Find infimum and supremum of the function $ f (x, y, z) = xyz $ on the unit sphere $\{ (x,y,z) \in \mathbb R^3: x^2+y^2+z^2=1 \}$
From the Lagrange theorem: if the infimum and supremum exist then: \begin{align} yz&=\alpha x \tag{1}\\ xz&=\alpha y\tag{2} \\ xy&=\alpha z \tag{3}\\ x^2+y^2+z^2&=1 \tag{4}\end{align}
However, this system of equations seems to have many solutions, and I don't know how to find them cleverly.
On
HINT
Based on the method proposed, suppose that $xyz\neq 0$.

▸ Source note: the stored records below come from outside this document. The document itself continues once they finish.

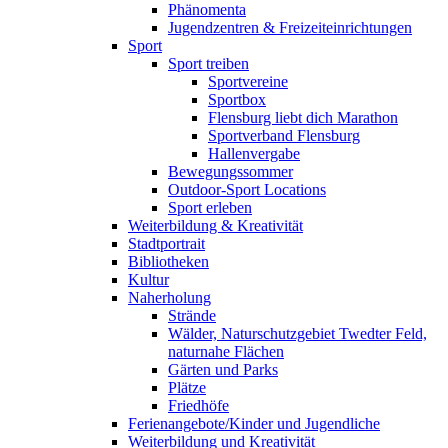
Phänomenta
Jugendzentren & Freizeiteinrichtungen
Sport
Sport treiben
Sportvereine
Sportbox
Flensburg liebt dich Marathon
Sportverband Flensburg
Hallenvergabe
Bewegungssommer
Outdoor-Sport Locations
Sport erleben
Weiterbildung & Kreativität
Stadtportrait
Bibliotheken
Kultur
Naherholung
Strände
Wälder, Naturschutzgebiet Twedter Feld,
naturnahe Flächen
Gärten und Parks
Plätze
Friedhöfe
Ferienangebote/Kinder und Jugendliche
Weiterbildung und Kreativität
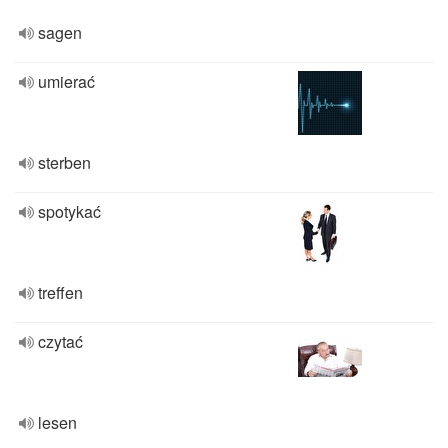
sagen
umierać
sterben
spotykać
treffen
czytać
lesen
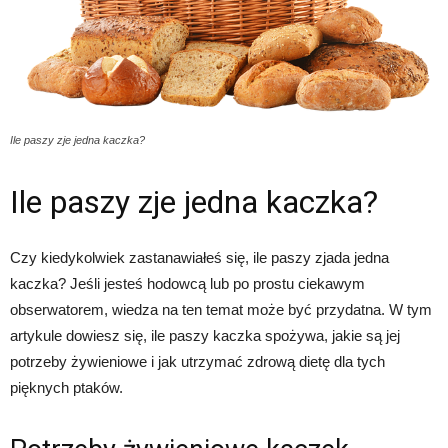
Ile paszy zje jedna kaczka?
Ile paszy zje jedna kaczka?
Czy kiedykolwiek zastanawiałeś się, ile paszy zjada jedna
kaczka? Jeśli jesteś hodowcą lub po prostu ciekawym
obserwatorem, wiedza na ten temat może być przydatna. W tym
artykule dowiesz się, ile paszy kaczka spożywa, jakie są jej
potrzeby żywieniowe i jak utrzymać zdrową dietę dla tych
pięknych ptaków.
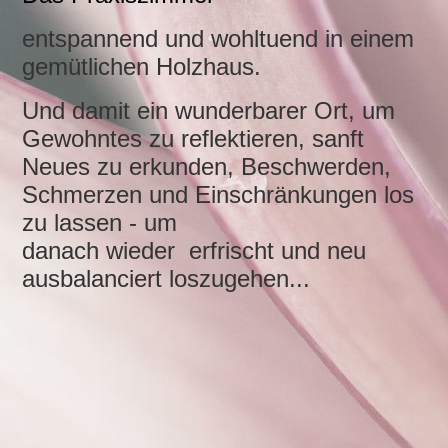
entspannend und wohltuend in einem
gemütlichen Holzhaus.
Und damit ein wunderbarer Ort, um
Gewohntes zu reflektieren, sanft
Neues zu erkunden, Beschwerden,
Schmerzen und Einschränkungen los
zu lassen - um
danach wieder erfrischt und neu
ausbalanciert loszugehen...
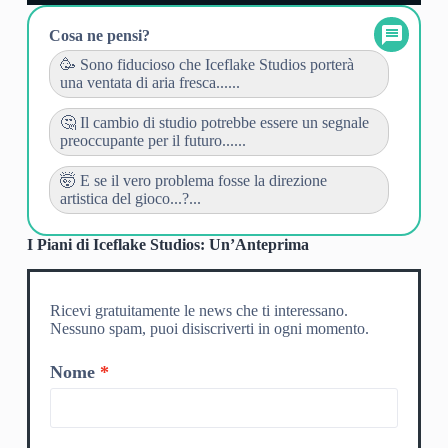
Cosa ne pensi?
🥳 Sono fiducioso che Iceflake Studios porterà
una ventata di aria fresca......
🤔 Il cambio di studio potrebbe essere un segnale
preoccupante per il futuro......
🤯 E se il vero problema fosse la direzione
artistica del gioco...?...
I Piani di Iceflake Studios: Un’Anteprima
Ricevi gratuitamente le news che ti interessano.
Nessuno spam, puoi disiscriverti in ogni momento.
Nome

Then one gets the following system of equations: \begin{align*} \begin{cases} xyz = \alpha x^{2}\\\\ xyz = \alpha y^{2}\\\\ xyz = \alpha z^{2} \end{cases} \Rightarrow x^{2} + y^{2} + z^{2} = \frac{3xyz}{\alpha} = 1 \Rightarrow xyz = \frac{\alpha}{3} \end{align*}
Consequently, one concludes that \begin{align*} (x,y,z) = \left(\pm\frac{1}{\sqrt{3}},\pm\frac{1}{\sqrt{3}},\pm\frac{1}{\sqrt{3}}\right) \end{align*}
Can you take it from here?
By A-G inequality: $\sqrt[3]{|xyz|}\leq \sqrt{\frac{x^2+y^2+z^2}{3}}=\frac{1}{\sqrt{3}}$, therefore $-\frac{1}{3\sqrt{3}}\leq xyz\leq\frac{1}{3\sqrt{3}}$. Minimum is attained when $x=y=z=-\frac{1}{\sqrt{3}}$ and maximum for $x=y=z=\frac{1}{\sqrt{3}}$.